I've seen the possible duplicate, thank you for pointing that out! It's different only in that I'm focused on preserving personal relationships in a job that was otherwise pretty good to me, but can't offer the growth opportunities I feel I need as an engineer.
I currently work as a developer at a small company (roughly 6 people). In the last 2-3 months, I've been actively interviewing to find another role (mainly for growth reasons) and recently received my first offer that has a short expiration window.
Leaving the company poses some ethical issues for me:
We've recently scheduled a massive release of code to production that I'm supposed to oversee (a release that, until recently, had been continually postponed throughout my last 6 months at this company).
The project that's scheduled for this huge release is difficult to bring people onto – it's a complicated project, and a lot of the "onboarding" that occurred when I started was really just me learning it on my own, meaning that there aren't a lot of resources to get started and a future developer would basically have to either learn it on their own or take up a lot the only other developer's time to be properly onboarded.
Our company is positioned to take on a lot of new projects in the near term, and losing 1 of 2 developers that can work on the project means they may be very bandwidth-constrained for the short to medium term.
There doesn't seem like there will ever really be a good time to leave, even though there could be better, albeit still bad, times to segue out in the future.

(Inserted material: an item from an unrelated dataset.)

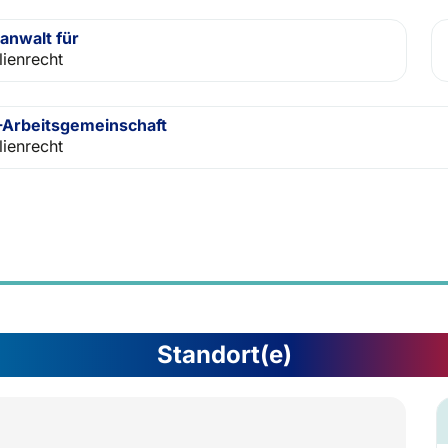
anwalt für
lienrecht
Arbeitsgemeinschaft
lienrecht
Standort(e)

I do not, however, want to spend another three months at this position to aid my exit, especially since that would mean that I would become embedded in these new projects. It seems that leaving sooner, rather than later, might end up being a better alternative.
The core problem though, is that I'm interested in taking the offer and don't want to let it expire, and I'm wondering what the best way to leave is.
More concretely:
- How much notice is appropriate given the above 3 conditions?
- Is there any way that this could not be taken personally, given that it's such a small company? If possible, I'd like to be able to have a positive managerial reference in the future since up until leaving I feel like I did my job well.
- Once I know that I'm likely to accept the offer, is the right thing to do to communicate that ASAP?
- (Edited) I still have other companies I want to finish my interview process with, and if possible would like to do this before the aforementioned offer I've received expires. Would it be unheard of to simply be upfront with my current company and take a week off to complete my outstanding interviews (provided that I extend my offboarding period)?